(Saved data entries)
+--

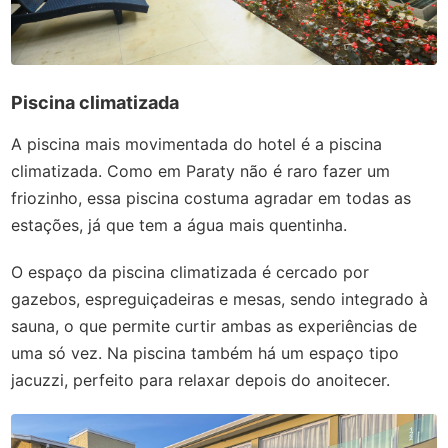
Piscina climatizada
A piscina mais movimentada do hotel é a piscina
climatizada. Como em Paraty não é raro fazer um
friozinho, essa piscina costuma agradar em todas as
estações, já que tem a água mais quentinha.
O espaço da piscina climatizada é cercado por
gazebos, espreguiçadeiras e mesas, sendo integrado à
sauna, o que permite curtir ambas as experiências de
uma só vez. Na piscina também há um espaço tipo
jacuzzi, perfeito para relaxar depois do anoitecer.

+--

### YOUR OBJECTIVE
Leaving the pictures out, reproduce the entries above exactly.

### RESULT FOR THIS EXERCISE
Piscina climatizada
A piscina mais movimentada do hotel é a piscina
climatizada. Como em Paraty não é raro fazer um
friozinho, essa piscina costuma agradar em todas as
estações, já que tem a água mais quentinha.
O espaço da piscina climatizada é cercado por
gazebos, espreguiçadeiras e mesas, sendo integrado à
sauna, o que permite curtir ambas as experiências de
uma só vez. Na piscina também há um espaço tipo
jacuzzi, perfeito para relaxar depois do anoitecer.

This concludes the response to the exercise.